PROBLEM DETAILS
Lines holding the word "Total" must be located in the listing below and copied.
=== ENTRIES PROVIDED ===
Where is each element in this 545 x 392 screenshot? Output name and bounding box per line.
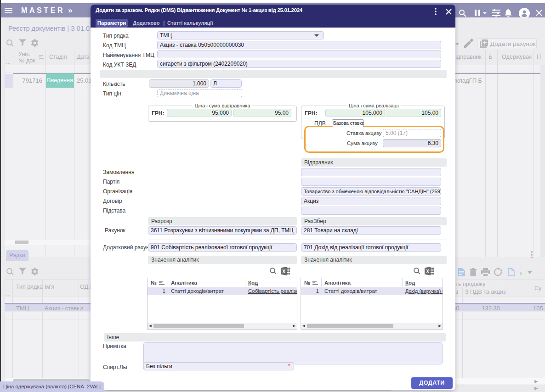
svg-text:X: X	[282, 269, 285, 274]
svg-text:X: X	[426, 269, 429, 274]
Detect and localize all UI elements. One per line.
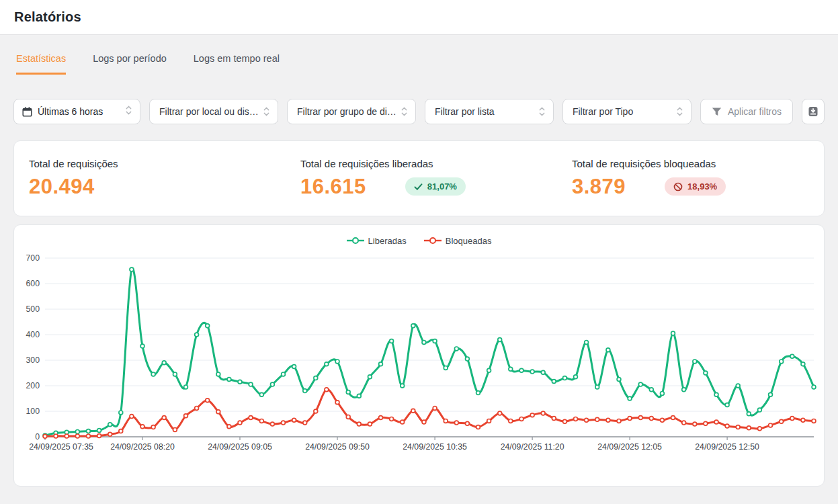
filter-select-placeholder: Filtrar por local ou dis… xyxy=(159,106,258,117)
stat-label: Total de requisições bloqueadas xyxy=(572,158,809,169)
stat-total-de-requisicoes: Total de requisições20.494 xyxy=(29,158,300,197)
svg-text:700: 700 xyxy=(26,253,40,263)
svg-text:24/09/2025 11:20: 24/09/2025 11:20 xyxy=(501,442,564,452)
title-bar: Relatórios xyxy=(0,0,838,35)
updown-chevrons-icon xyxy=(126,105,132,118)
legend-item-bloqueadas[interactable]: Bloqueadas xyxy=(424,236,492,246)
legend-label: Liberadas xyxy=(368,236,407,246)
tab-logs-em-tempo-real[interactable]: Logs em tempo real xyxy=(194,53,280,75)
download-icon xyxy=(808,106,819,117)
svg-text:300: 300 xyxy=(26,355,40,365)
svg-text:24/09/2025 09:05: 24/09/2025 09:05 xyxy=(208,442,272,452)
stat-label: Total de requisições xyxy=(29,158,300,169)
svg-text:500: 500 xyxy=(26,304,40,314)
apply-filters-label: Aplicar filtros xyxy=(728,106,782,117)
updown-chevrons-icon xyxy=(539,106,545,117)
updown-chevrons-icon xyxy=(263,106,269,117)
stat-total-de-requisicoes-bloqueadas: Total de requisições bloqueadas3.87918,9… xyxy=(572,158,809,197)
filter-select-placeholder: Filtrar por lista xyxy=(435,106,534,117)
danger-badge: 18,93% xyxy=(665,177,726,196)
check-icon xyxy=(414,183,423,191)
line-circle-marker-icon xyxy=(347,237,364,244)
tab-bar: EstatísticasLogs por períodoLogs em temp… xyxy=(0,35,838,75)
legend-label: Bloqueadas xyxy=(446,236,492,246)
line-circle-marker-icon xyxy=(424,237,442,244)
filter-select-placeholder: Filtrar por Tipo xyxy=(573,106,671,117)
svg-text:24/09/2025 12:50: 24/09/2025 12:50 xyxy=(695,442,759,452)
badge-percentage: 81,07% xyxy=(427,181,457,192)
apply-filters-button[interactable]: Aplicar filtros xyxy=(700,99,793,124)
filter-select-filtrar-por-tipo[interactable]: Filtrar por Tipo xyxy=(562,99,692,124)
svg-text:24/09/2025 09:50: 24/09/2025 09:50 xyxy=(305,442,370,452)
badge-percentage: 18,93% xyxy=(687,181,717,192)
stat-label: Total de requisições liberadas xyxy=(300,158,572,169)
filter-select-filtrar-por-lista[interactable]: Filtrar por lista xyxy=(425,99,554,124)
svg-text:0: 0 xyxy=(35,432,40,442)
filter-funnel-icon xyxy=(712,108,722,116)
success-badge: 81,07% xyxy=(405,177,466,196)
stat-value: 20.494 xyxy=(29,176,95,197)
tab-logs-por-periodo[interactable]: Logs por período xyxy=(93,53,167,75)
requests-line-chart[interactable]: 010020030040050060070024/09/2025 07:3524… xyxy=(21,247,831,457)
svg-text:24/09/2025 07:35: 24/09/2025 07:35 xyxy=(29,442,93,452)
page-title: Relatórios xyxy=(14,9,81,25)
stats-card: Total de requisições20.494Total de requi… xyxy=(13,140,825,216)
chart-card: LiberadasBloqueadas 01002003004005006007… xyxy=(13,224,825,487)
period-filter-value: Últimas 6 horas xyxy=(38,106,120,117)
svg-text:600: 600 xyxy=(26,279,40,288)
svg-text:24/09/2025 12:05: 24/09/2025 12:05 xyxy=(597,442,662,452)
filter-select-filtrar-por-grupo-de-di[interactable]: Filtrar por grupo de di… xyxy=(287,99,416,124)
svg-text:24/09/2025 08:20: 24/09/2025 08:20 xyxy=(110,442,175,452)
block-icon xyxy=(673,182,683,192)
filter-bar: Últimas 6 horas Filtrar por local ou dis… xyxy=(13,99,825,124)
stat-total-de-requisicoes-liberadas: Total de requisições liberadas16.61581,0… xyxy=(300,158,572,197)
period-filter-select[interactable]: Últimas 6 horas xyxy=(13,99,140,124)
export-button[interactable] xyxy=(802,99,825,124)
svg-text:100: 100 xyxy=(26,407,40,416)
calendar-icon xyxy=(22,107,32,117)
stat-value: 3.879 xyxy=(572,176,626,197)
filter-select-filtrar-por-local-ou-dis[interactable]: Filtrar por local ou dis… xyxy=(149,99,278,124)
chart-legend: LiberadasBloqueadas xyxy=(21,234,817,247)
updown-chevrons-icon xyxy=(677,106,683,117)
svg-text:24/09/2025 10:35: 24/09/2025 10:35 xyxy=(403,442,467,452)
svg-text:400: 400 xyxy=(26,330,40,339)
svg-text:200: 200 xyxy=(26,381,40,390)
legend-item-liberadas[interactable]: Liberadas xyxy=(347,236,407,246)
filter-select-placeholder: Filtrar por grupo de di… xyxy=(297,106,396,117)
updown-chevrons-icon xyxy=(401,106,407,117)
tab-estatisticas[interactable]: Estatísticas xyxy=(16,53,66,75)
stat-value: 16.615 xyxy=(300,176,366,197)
===
PROBLEM SOLUTION
stat-label: Total de requisições bloqueadas xyxy=(572,158,809,169)
stat-total-de-requisicoes: Total de requisições20.494 xyxy=(29,158,300,197)
stat-label: Total de requisições xyxy=(29,158,300,169)
stat-total-de-requisicoes-bloqueadas: Total de requisições bloqueadas3.87918,9… xyxy=(572,158,809,197)
stat-label: Total de requisições liberadas xyxy=(300,158,572,169)
stats-card: Total de requisições20.494Total de requi… xyxy=(13,140,825,216)
stat-total-de-requisicoes-liberadas: Total de requisições liberadas16.61581,0… xyxy=(300,158,572,197)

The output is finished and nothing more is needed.